Mas, uma má notícia: agora o cenário está mais difícil. O caminho de agora não é o mesmo de antes, agora a subida é mais íngreme: ganhar dinheiro no mercado de agora – com juros os juros mais altos em 20 anos após um período em que os mesmos estiveram próximos a zero – é bem mais complicado do que era antes. Agora, o número de “gênios do mercado” tem sido bem menor.
Talvez essa correção do mercado tenha te dado humildade, talvez não. Tem gente que erra e não aprende, continua errando e colocando a culpa nos outros.
Aqui, vale beber da fonte dos semi-deuses, aqueles que estão há tempos nessa batalha para subir a pedra montanha acima. Da fonte dos semi-deus, talvez a torneira mais popular seja a do market timing: aquela que diz quando entrar ou não entrar no mercado, ou em um ativo específico. E essa discussão toda sobre quando o Fed vai, de fato, iniciar o corte de juros é um bom motivo para falarmos de market timing.

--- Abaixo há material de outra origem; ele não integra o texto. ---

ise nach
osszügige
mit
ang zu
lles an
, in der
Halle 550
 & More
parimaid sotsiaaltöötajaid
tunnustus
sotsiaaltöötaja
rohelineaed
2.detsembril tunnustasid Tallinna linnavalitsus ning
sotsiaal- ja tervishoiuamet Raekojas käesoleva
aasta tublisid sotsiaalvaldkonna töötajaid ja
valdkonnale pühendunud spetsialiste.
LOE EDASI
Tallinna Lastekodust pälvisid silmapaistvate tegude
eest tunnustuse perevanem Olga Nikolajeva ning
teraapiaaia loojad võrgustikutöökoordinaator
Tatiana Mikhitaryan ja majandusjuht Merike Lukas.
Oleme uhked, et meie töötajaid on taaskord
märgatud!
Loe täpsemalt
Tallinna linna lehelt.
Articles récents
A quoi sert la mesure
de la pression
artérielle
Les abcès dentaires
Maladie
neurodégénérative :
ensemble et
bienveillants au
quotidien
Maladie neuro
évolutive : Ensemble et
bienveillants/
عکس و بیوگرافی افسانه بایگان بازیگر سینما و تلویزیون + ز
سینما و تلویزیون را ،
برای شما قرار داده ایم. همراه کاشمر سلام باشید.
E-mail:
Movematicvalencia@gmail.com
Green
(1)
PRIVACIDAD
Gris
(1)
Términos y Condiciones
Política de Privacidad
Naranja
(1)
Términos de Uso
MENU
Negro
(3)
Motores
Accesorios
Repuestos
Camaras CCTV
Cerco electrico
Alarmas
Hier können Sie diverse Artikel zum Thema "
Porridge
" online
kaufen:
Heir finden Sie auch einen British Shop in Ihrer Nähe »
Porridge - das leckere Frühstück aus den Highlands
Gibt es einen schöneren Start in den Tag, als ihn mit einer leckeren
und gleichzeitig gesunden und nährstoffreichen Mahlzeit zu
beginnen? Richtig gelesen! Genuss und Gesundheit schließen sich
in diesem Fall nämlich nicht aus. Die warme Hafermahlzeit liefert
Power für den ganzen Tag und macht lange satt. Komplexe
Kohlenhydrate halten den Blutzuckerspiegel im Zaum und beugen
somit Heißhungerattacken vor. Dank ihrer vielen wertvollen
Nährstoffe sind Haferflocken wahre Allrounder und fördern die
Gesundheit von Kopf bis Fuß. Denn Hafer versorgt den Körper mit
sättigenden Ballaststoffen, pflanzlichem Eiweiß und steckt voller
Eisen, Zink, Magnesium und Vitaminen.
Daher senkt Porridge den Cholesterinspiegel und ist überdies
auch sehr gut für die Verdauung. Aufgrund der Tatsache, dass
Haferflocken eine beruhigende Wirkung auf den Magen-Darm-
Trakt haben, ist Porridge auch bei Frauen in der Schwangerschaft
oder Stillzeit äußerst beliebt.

Aqui, os semi-deuses são categóricos: não tentem ser mais espertos que o Deus do Mercado. Esqueça isso de “hora certa” para entrar e hora certa para sair.

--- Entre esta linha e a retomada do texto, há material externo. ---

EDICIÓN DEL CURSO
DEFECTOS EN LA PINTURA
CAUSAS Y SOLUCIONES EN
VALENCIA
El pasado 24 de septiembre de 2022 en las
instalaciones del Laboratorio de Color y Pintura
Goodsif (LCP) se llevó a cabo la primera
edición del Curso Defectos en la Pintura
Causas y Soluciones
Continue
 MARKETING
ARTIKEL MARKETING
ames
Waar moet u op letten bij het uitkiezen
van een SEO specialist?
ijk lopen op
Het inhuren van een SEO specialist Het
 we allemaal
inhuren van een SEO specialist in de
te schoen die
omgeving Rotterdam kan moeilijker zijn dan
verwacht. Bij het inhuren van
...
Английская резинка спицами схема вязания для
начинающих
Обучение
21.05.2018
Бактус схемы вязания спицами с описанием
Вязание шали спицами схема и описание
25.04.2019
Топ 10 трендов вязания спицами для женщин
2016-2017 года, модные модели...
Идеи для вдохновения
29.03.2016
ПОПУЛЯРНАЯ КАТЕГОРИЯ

A Charles Schwab, fez um estudo sobre market timing. Quis entender qual estratégia seria mais vencedora no longo prazo: (1) investir assim que recebesse um dinheiro, independentemente do cenário do mercado, (2) fazer aportes mensais, também independente do cenário, ou (3) esperar um momento “perfeito” para passar a comprar as ações do mercado americano. Por via das dúvidas, também escolheu o caso em que (4) a pessoa começa a investir no pior momento possível, os dias em que o mercado teve baixas consideráveis.
A conclusão? Que mesmo entrando em um mal momento de mercado, você ainda terá retornos acima do que se não entrar. Mas, mais ainda, investir assim que recebe, sem fazer um “market timing”, é superior a ficar esperando a hora perfeita de investir.
Isso com dados do S&P500, índice do maior mercado acionário do mundo e que é possível de ser acessado pela Avenue, a corretora brasileira que é líder no acesso ao sistema financeiro americano para brasileiros.
O estudo chama-se "Does Market Timing Work?”, mas poderíamos traduzir como “Não tente ser Sísifo”, para lembrá-los de que não somos tão esperto quanto pensamos, que os deuses do mercado sempre estarão passos a frente de nós e com comportamentos erráticos e indecifráveis, mas que com uma dose de bom senso e humildade, podemos seguir nosso trabalho de diário na construção de bons investimentos.
Como? Fazendo o que devemos fazer em qualquer cenário de mercado: analisar sua propensão ao risco, manter-se fiel a ela conforme as mudanças de humor do mercado, realizar um estudo cauteloso dos investimentos que pretende fazer e, especialmente, ter humildade para reconhecer nossa pequenez frente ao mercado e agir de acordo.